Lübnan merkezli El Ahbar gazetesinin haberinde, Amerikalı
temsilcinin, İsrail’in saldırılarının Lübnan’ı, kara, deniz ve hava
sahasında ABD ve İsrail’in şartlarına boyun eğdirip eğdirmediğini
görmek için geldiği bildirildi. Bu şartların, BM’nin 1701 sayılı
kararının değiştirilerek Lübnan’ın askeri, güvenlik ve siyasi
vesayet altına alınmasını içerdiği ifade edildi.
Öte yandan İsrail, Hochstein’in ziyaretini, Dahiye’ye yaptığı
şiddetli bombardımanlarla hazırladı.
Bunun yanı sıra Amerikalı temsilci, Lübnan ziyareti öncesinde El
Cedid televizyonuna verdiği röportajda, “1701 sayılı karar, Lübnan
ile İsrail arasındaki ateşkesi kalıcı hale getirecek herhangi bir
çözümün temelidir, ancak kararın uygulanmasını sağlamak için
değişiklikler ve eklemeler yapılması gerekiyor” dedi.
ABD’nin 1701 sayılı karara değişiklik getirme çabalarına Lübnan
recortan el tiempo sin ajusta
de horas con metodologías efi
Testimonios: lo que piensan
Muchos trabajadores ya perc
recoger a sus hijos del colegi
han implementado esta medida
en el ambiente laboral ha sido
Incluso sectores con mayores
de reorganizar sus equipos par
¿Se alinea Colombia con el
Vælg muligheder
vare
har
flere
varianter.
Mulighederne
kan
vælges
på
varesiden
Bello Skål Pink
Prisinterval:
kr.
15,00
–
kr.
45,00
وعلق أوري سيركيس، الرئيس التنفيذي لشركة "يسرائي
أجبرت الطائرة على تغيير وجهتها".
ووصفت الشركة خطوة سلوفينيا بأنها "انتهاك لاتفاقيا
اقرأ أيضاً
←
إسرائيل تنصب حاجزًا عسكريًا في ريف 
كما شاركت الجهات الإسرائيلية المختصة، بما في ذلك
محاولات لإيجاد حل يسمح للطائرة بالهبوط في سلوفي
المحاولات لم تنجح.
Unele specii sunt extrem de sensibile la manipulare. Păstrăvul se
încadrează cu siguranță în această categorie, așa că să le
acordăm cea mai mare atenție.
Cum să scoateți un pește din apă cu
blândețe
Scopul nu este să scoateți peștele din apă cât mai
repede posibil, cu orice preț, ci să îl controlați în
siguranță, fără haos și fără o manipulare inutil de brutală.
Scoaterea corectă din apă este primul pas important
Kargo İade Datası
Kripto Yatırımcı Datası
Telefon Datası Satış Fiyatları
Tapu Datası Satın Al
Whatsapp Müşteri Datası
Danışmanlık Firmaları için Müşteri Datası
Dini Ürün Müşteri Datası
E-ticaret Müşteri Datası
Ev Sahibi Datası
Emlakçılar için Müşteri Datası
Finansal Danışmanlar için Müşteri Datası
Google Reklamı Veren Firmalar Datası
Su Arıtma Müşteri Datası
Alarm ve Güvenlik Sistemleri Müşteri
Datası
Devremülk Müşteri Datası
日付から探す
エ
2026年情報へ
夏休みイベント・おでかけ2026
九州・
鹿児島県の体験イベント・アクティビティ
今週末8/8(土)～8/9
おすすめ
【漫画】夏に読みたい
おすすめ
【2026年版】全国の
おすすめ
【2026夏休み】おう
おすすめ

**ASSIGNMENT**
Print out each line of the data exactly.

**SOLUTION TO THIS EXERCISE**
Lübnan merkezli El Ahbar gazetesinin haberinde, Amerikalı
temsilcinin, İsrail’in saldırılarının Lübnan’ı, kara, deniz ve hava
sahasında ABD ve İsrail’in şartlarına boyun eğdirip eğdirmediğini
görmek için geldiği bildirildi. Bu şartların, BM’nin 1701 sayılı
kararının değiştirilerek Lübnan’ın askeri, güvenlik ve siyasi
vesayet altına alınmasını içerdiği ifade edildi.
Öte yandan İsrail, Hochstein’in ziyaretini, Dahiye’ye yaptığı
şiddetli bombardımanlarla hazırladı.
Bunun yanı sıra Amerikalı temsilci, Lübnan ziyareti öncesinde El
Cedid televizyonuna verdiği röportajda, “1701 sayılı karar, Lübnan
ile İsrail arasındaki ateşkesi kalıcı hale getirecek herhangi bir
çözümün temelidir, ancak kararın uygulanmasını sağlamak için
değişiklikler ve eklemeler yapılması gerekiyor” dedi.
ABD’nin 1701 sayılı karara değişiklik getirme çabalarına Lübnan
recortan el tiempo sin ajusta
de horas con metodologías efi
Testimonios: lo que piensan
Muchos trabajadores ya perc
recoger a sus hijos del colegi
han implementado esta medida
en el ambiente laboral ha sido
Incluso sectores con mayores
de reorganizar sus equipos par
¿Se alinea Colombia con el
Vælg muligheder
vare
har
flere
varianter.
Mulighederne
kan
vælges
på
varesiden
Bello Skål Pink
Prisinterval:
kr.
15,00
–
kr.
45,00
وعلق أوري سيركيس، الرئيس التنفيذي لشركة "يسرائي
أجبرت الطائرة على تغيير وجهتها".
ووصفت الشركة خطوة سلوفينيا بأنها "انتهاك لاتفاقيا
اقرأ أيضاً
←
إسرائيل تنصب حاجزًا عسكريًا في ريف 
كما شاركت الجهات الإسرائيلية المختصة، بما في ذلك
محاولات لإيجاد حل يسمح للطائرة بالهبوط في سلوفي
المحاولات لم تنجح.
Unele specii sunt extrem de sensibile la manipulare. Păstrăvul se
încadrează cu siguranță în această categorie, așa că să le
acordăm cea mai mare atenție.
Cum să scoateți un pește din apă cu
blândețe
Scopul nu este să scoateți peștele din apă cât mai
repede posibil, cu orice preț, ci să îl controlați în
siguranță, fără haos și fără o manipulare inutil de brutală.
Scoaterea corectă din apă este primul pas important
Kargo İade Datası
Kripto Yatırımcı Datası
Telefon Datası Satış Fiyatları
Tapu Datası Satın Al
Whatsapp Müşteri Datası
Danışmanlık Firmaları için Müşteri Datası
Dini Ürün Müşteri Datası
E-ticaret Müşteri Datası
Ev Sahibi Datası
Emlakçılar için Müşteri Datası
Finansal Danışmanlar için Müşteri Datası
Google Reklamı Veren Firmalar Datası
Su Arıtma Müşteri Datası
Alarm ve Güvenlik Sistemleri Müşteri
Datası
Devremülk Müşteri Datası
日付から探す
エ
2026年情報へ
夏休みイベント・おでかけ2026
九州・
鹿児島県の体験イベント・アクティビティ
今週末8/8(土)～8/9
おすすめ
【漫画】夏に読みたい
おすすめ
【2026年版】全国の
おすすめ
【2026夏休み】おう
おすすめ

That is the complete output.